3 Areas Where I Could Use a Mulligan:

  1. Practicing my Mandarin: When my parents came to visit, my dad made a point of telling me how important it was to fully avail myself of this language immersion opportunity. He urged me to study, to practice dialoguing with local people as much as I could. I nodded with the vigor of a bobble-head doll, wholeheartedly agreeing, making mental vows to carve out an hour each Sunday to study. My oath was a sincere one. And I’ve reiterated it to myself many times. But somehow, that Sunday study hour never happens. As a result, I’m leaving here without the fluency I might’ve had. I have decent survival Chinese. This is hard to remember when I’m surrounded by U.S. diplomats with brilliant Mandarin, but I probably speak better Chinese than 90% of non-Chinese Americans, so from that angle, I’m not doing so badly. I can navigate a market and negotiate prices. I can survive a visit to the tailor if I have the help of visual aids like photographs and textile samples. I can order food and direct a cab and even express frustration–“Hey, there’s a line!”–or express regret–“Sorry, I forgot!” But I can’t count the times I’ve been conversing with someone in Chinese and had my head go blank when I reached for a word I needed, fully aware that I’d learned that word once upon a time… I just hadn’t retained it because I never studied.That kind of moment is embarrassing.
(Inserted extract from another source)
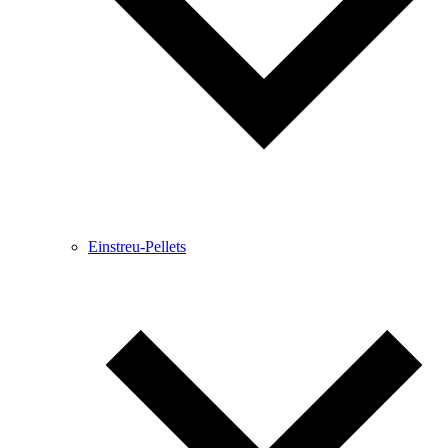
Einstreu-Pellets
And worse, it feels wasteful when I’ve had weekly Chinese lessons and more opportunities than I can count to practice with native speakers. The good news: it’s Sunday morning here, and it’s not too late to make good on my Sunday Study Time vow.
  2. Made More Time for Girl-Time: As I mentioned at the beginning of this post, I can get pretty hyper-focused on my work list, especially as I’m trying to balance two jobs. Most of the time, I’m happy enough with this arrangement. I’m highly motivated by meeting goals, and it’s important to me to get in those 2 hours of writing, that 1 hour of painting. But I can definitely become unbalanced in this area, leading to loneliness, especially when my usual social circle is far away in the U.S. of A. But I have no excuse for staying lonely, given the awesome group of female friends at my fingertips right here in Chengdu. Lately, I’ve been striving to make more time for the social stuff–setting semi-weekly lunch dates with a friend, snatching up unexpected dinner invites, staying up past midnight on a work night for a chocolate-and-wine-centric girls’ night (just for a random example.) I only wish I’d made a point of this sooner.
  3. Taking MORE Time to Travel: This is a tough one, because I don’t want to forget to be grateful for the traveling I have gotten to do. But before we arrived at Post, I had dreams of working in visits to Australia and Japan and Hong Kong, too. Foolishly (so foolishly!), I passed up the chance to accompany my husband on a business trip to South Korea. Of course, living the Foreign Service life means having lots of unexpected opportunities–we may well live in Asia again someday. But one never knows; this could be our only time in this part of the world. So I wish I’d carved out the necessary time from our busy daily lives to plan those getaways. Then again, perhaps this is just the excuse we need to start planning our Asian-destination getaway when we’re ready for a break from South America’s rainforests and monsoon-seasons….

So in conclusion, yes, I have a few regrets regarding our tour here. But honestly? I had a harder time coming up with things to lament than I did things to celebrate.

I’m pretty sure that counts as a victory.

4 thoughts on “China, In Review

  1. I just wanted to drop by and say hi. We were in Chengdu from 2012-2014 (I was CLO) and loved it! I love the community there and still miss the friends that I made during those two wonderful years.


  2. Our brief trip to China to visit was absolutely stunning because it is so vastly different culturally, from the USA.
    I never had any desire to visit China, and I am so glad I did. I’m also very happy to have purchase some paintings there as I will always have regular reminders of our time there.
    I definitely clearly remember being shocked by the physical demands of even walking briefly on the Great Wall!
    Those soldiers were athletes in the truest sense of the word!